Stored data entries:
*** Block opens ***

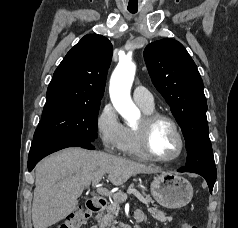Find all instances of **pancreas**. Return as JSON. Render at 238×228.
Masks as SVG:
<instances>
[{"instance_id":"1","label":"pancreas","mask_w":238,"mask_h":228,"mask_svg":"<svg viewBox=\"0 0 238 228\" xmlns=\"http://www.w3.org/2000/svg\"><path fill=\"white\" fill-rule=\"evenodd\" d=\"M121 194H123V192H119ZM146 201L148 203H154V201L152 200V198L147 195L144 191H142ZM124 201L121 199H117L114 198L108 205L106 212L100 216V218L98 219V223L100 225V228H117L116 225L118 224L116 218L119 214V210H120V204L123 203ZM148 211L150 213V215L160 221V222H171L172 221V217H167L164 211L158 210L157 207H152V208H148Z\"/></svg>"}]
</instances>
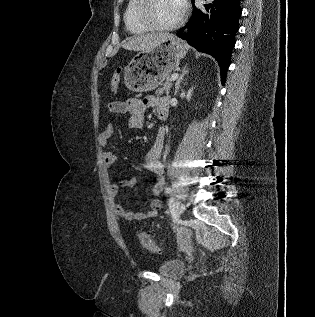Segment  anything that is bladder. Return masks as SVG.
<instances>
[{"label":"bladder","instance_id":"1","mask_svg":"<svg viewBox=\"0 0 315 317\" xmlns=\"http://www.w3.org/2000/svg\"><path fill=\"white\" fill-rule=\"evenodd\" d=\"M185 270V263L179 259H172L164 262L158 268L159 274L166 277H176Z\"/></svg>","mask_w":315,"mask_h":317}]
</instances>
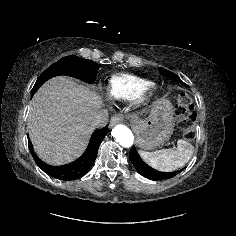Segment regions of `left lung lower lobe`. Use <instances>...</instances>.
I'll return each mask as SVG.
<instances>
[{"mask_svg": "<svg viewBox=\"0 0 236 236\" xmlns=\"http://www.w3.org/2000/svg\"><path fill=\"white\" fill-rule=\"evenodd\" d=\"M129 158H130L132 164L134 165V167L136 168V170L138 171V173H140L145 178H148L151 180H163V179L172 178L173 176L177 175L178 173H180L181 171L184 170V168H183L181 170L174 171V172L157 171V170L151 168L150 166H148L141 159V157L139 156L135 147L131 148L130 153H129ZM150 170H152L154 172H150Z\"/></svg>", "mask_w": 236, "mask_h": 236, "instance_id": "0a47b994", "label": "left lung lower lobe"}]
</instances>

*** Block closes ***

_WORK REQUEST_: The required output is the lines from the one containing "masks as SVG." through the end of the records above, reproduced exactly, with no pictures.

_RESPONSE TO THE EXERCISE_:
Segment  anything that is bladder. Return masks as SVG.
<instances>
[{"label":"bladder","instance_id":"1","mask_svg":"<svg viewBox=\"0 0 315 317\" xmlns=\"http://www.w3.org/2000/svg\"><path fill=\"white\" fill-rule=\"evenodd\" d=\"M185 270V263L179 259H172L164 262L158 268L159 274L166 277H176Z\"/></svg>","mask_w":315,"mask_h":317}]
</instances>
Segment regions of `left lung lower lobe`. Use <instances>...</instances>.
I'll return each mask as SVG.
<instances>
[{"mask_svg": "<svg viewBox=\"0 0 236 236\" xmlns=\"http://www.w3.org/2000/svg\"><path fill=\"white\" fill-rule=\"evenodd\" d=\"M129 158H130L132 164L134 165V167L136 168V170L138 171V173H140L145 178H148L151 180H163V179L172 178L173 176L177 175L178 173H180L181 171L184 170V168H183L181 170L174 171V172L157 171V170L151 168L150 166H148L141 159V157L139 156L135 147L131 148L130 153H129ZM150 170H152L154 172H150Z\"/></svg>", "mask_w": 236, "mask_h": 236, "instance_id": "0a47b994", "label": "left lung lower lobe"}]
</instances>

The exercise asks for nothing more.